Ma non dovremmo parlarne, e generalmente sono mantenuti – se non del tutto confidenziali – ai margini più esterni dell’opinione pubblica e della conversazione.
Siamo stati condizionati a credere che questi giochi strategici, analisi e sistemi di modellazione siano troppo brutali, feroci, pesanti, noiosi o irrilevanti per interessare i civili - o, cosa ancora più ridicola, che siano semplicemente "teorie della cospirazione" e che non accadono affatto. Gli strumenti della guerra, dello spionaggio, delle arti marziali e della strategia psicosociale sono il terreno di gioco di comandanti militari, spie, funzionari pubblici e diplomatici. Queste persone, infatti, vivono in un mondo vizioso e amorale, non il tipo di posto adatto a persone gentili, buone e amorevoli che vogliono condurre una vita confortevole. We dovremmo mantenere la nostra mente in luoghi più felici e ignorare questi avvenimenti.

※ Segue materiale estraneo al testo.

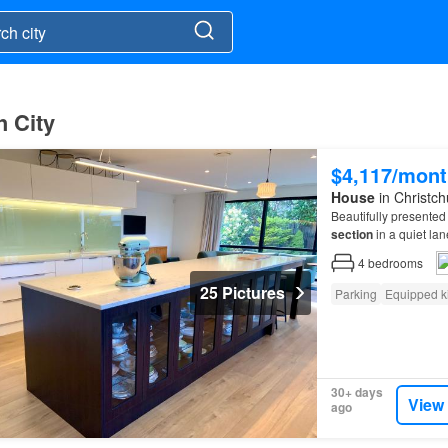
h City
$4,117/mont
House
in Christch
Beautifully presented 
section
in a quiet la
CHARGES: Departure 
4
bedrooms
25 Pictures
Parking
Equipped k
30+ days
View
ago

La nostra attenzione, quindi, è ancora in gran parte focalizzata sulle regole e sugli elementi di gioco del gioco primario – la “società Playmobil” – e sulla sua gamma di istituzioni, ruoli sociali e gettoni. Siamo ancora in gran parte concentrati sui pettegolezzi quotidiani e sugli eventi che si svolgono sul tavolo da gioco.
Per organizzarci veramente in modo efficace, dobbiamo elevare il nostro pensiero, oltre quel tabellone di gioco, oltre il regno ampiamente compromesso delle reti di gossip, al livello del meta-gioco.
Non abbiamo bisogno di diventare machiavellici e amorali come i nostri predatori. Ma dobbiamo comprendere le loro strategie, i loro modelli e i loro movimenti, in modo da poter organizzare e formulare strategie adeguate contro di loro. Perché il fatto è che, volenti o nolenti, ci hanno dichiarato guerra; e noi, essendo civili e non addestrati per tali affari, non abbiamo un vantaggio strategico.
I nostri modelli rappresentano, in gran parte, un universo sociale collaborativo, dove le persone rispettano le regole, dicono quello che pensano e agiscono con onestà e integrità – e dove, in generale, non abbiamo a che fare con menti calcolatrici addestrate nelle arti della guerra e dello spionaggio. . I loro modelli, invece, racchiudono una realtà che esiste completamente al di fuori del tavolo da gioco, che non è obbligata ad esso e in cui i giocatori spesso tengono conto dei movimenti degli altri e pianificano le reazioni con molti passi in anticipo.
Se siamo come la famiglia riunita a cena nell'analogia del “Monopoli” di Chris Knight, e ciò che vogliamo veramente fare è trascorrere una serata piacevole, non strutturata, puramente socializzante, non resistiamo all'imposizione del gioco mantenendo la nostra attenzione al sicuro all'interno del confini del consiglio. Proprio come i nostri creatori di rituali coercitivi e dirompenti, dobbiamo intervenire a livello della realtà stessa. E ciò richiede l'aggiornamento dei nostri modelli su cosa costituisce esattamente quella realtà, chi sono gli attori al suo interno e come si comportano effettivamente le loro menti, in modo da non confondere il tabellone del "Monopoli" stesso con l'intero universo.
Per ribadire le parole di Miles Copeland Jr.: "Il primo prerequisito per vincere una partita è sapere che ci sei dentro."